The security of an organization that is characterized by efficiency and completeness of the security controls are implemented, with the ability to adjust to the risks. These controls are implemented in one or more layers, from the premises equipment (physical security), network infrastructure (network security) to the IT system (security system) all how to manage information and applications (application security).
The controls are being implemented at the level of management (people and process), to separate the responsibilities, respectively. The responsibility for the security of both suppliers and consumers are divided between the cloud service model. For example, IaaS services fonAmazon EC2, including the responsibilities of security vendors to virtualization, which means they can only solve these controls as physical security, environmental security security and virtualization.

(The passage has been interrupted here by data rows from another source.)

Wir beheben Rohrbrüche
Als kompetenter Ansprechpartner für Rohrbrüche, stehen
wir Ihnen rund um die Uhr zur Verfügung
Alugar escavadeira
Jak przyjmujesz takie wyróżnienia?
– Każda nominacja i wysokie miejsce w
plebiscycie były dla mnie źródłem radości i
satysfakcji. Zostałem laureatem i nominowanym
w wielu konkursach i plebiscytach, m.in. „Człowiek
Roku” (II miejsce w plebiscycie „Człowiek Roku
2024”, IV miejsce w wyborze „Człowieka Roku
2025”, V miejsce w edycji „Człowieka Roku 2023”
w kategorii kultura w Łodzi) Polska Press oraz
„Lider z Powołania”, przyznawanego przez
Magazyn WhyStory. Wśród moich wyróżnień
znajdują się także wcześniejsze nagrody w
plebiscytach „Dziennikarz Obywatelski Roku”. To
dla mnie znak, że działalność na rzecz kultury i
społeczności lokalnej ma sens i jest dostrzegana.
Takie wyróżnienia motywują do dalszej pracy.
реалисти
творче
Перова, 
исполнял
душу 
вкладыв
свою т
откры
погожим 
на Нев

Consumers, in turn, are responsible for the security controls related to IT systems (installation deployment), including operating systems, applications and data.
The opposite is true for SaaS services on customer resource management (CRM) Salesforce.com. Since Salesforce.com offers the entire ‘warehouse’, suppliers are not only responsible for the environmental security control and physical security, but also address the security control infrastructure, applications and data. This reduces the direct operating responsibility of consumers to go a lot.

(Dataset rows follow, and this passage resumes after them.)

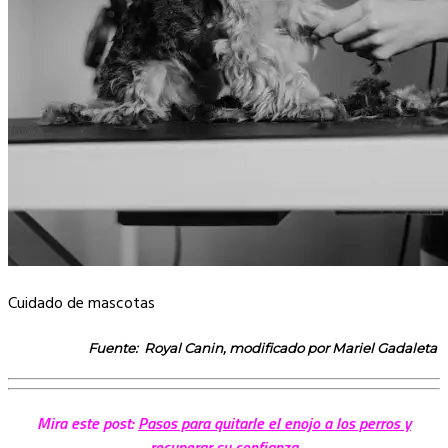
Cuidado de mascotas
Fuente: Royal Canin, modificado por Mariel Gadaleta
Mira este post:
Pasos para quitarle el enojo a los perros y
recuperar su confianza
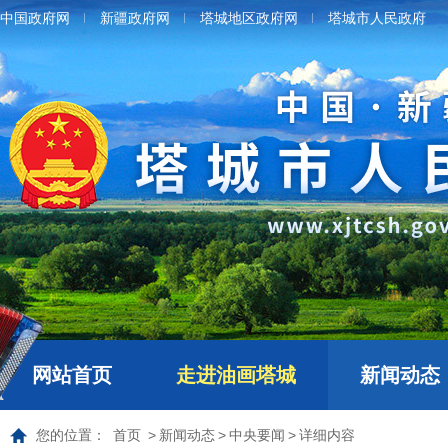
中国政府网
新疆政府网
塔城地区政府网
塔城市人民政府
网站首页
走进油画塔城
新闻动态
您的位置：
首页
>
新闻动态
>
中央要闻
>
详细内容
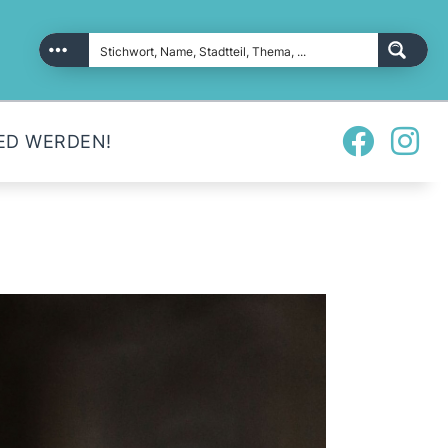
ED WERDEN!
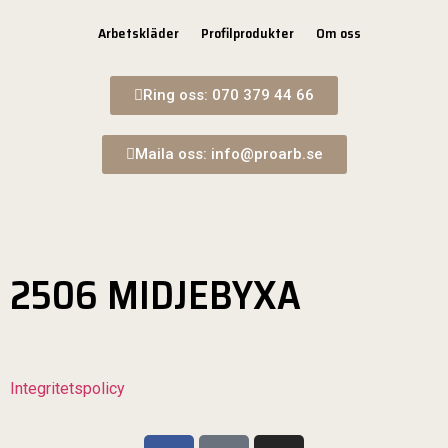
Arbetskläder
Profilprodukter
Om oss
Ring oss: 070 379 44 66
Maila oss: info@proarb.se
2506 MIDJEBYXA
Integritetspolicy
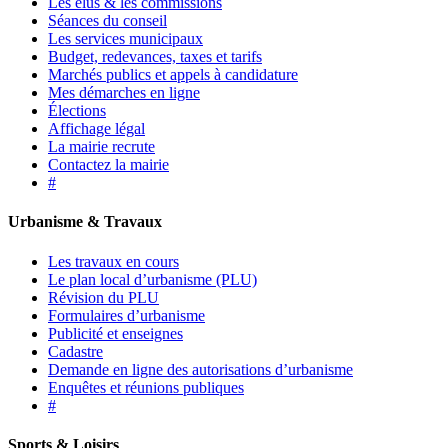
Les élus & les commissions
Séances du conseil
Les services municipaux
Budget, redevances, taxes et tarifs
Marchés publics et appels à candidature
Mes démarches en ligne
Élections
Affichage légal
La mairie recrute
Contactez la mairie
#
Urbanisme & Travaux
Les travaux en cours
Le plan local d’urbanisme (PLU)
Révision du PLU
Formulaires d’urbanisme
Publicité et enseignes
Cadastre
Demande en ligne des autorisations d’urbanisme
Enquêtes et réunions publiques
#
Sports & Loisirs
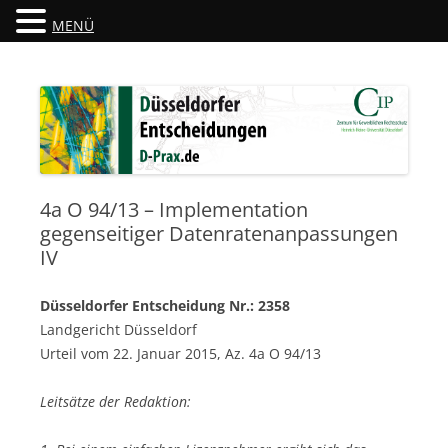
MENÜ
Düsseldorfer Entscheidungen
D-Prax.de
4a O 94/13 – Implementation
gegenseitiger Datenratenanpassungen
IV
Düsseldorfer Entscheidung Nr.: 2358
Landgericht Düsseldorf
Urteil vom 22. Januar 2015, Az. 4a O 94/13
Leitsätze der Redaktion:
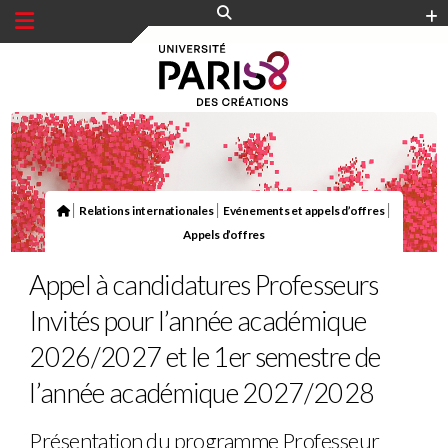
Panneau de gestion des cookies
|
|
|
Relations internationales
Evénements et appels d’offres
Appels d’offres
Appel à candidatures Professeurs
Invités pour l’année académique
2026/2027 et le 1er semestre de
l’année académique 2027/2028
Présentation du programme Professeur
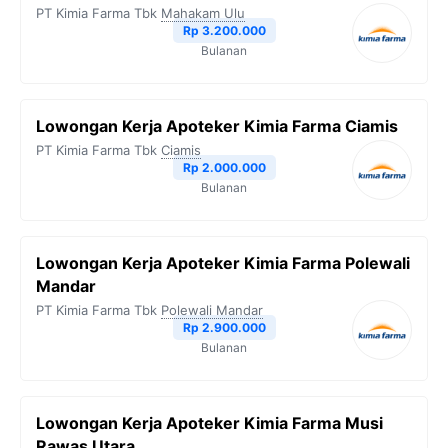
PT Kimia Farma Tbk
Mahakam Ulu
Rp 3.200.000
Bulanan
Lowongan Kerja Apoteker Kimia Farma Ciamis
PT Kimia Farma Tbk
Ciamis
Rp 2.000.000
Bulanan
Lowongan Kerja Apoteker Kimia Farma Polewali
Mandar
PT Kimia Farma Tbk
Polewali Mandar
Rp 2.900.000
Bulanan
Lowongan Kerja Apoteker Kimia Farma Musi
Rawas Utara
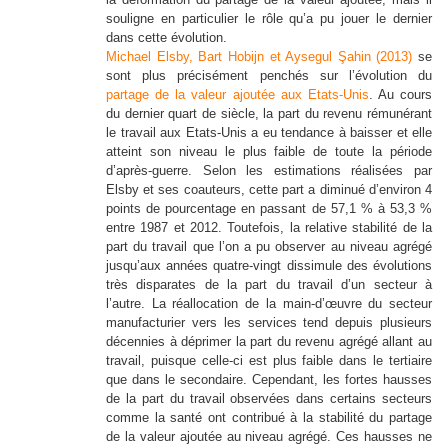
souligne en particulier le rôle qu’a pu jouer le dernier
dans cette évolution.
Michael Elsby, Bart Hobijn et Aysegul Şahin (2013)
se
sont plus précisément penchés sur l’évolution du
partage de la valeur ajoutée aux Etats-Unis
. Au cours
du dernier quart de siècle, la part du revenu rémunérant
le travail aux Etats-Unis a eu tendance à baisser et elle
atteint son niveau le plus faible de toute la période
d’après-guerre. Selon les estimations réalisées par
Elsby et ses coauteurs, cette part a diminué d’environ 4
points de pourcentage en passant de 57,1 % à 53,3 %
entre 1987 et 2012. Toutefois, la relative stabilité de la
part du travail que l’on a pu observer au niveau agrégé
jusqu’aux années quatre-vingt dissimule des évolutions
très disparates de la part du travail d’un secteur à
l’autre. La réallocation de la main-d’œuvre du secteur
manufacturier vers les services tend depuis plusieurs
décennies à déprimer la part du revenu agrégé allant au
travail, puisque celle-ci est plus faible dans le tertiaire
que dans le secondaire. Cependant, les fortes hausses
de la part du travail observées dans certains secteurs
comme la santé ont contribué à la stabilité du partage
de la valeur ajoutée au niveau agrégé. Ces hausses ne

One of the advantages of cloud computing is the effective cost of the savings of the range, the ability to reuse and standardization. To get this effect, cloud providers must offer services enough to serve the largest base possible, maximizing their market. However, integrating security into these solutions is often perceived as making them become “rigid”. Understand the impact of the difference between the service models and how they will be implemented is very important for the management of the risk situation of an organization.
In addition to the fields of architecture, directed by CSA, and 13 other important areas, emphasizing the areas of focus of cloud computing. They are adjusted to address “vulnerable points” for security and tactical strategies both within a cloud environment, and can be applied to any combination of deployment models and services in the cloud. The field is divided into two major categories and operating executive. The field operator has a greater range and resolve strategic issues and policies within a cloud computing environment, while the areas of operational focus on security tactics and deployed within the architecture.
The control of security in cloud computing is not much different than the security controls in any IT environment yet. However, cloud services are “rented” to use, so the operating model and the technology used for cloud services can create new risks compared to traditional IT solutions.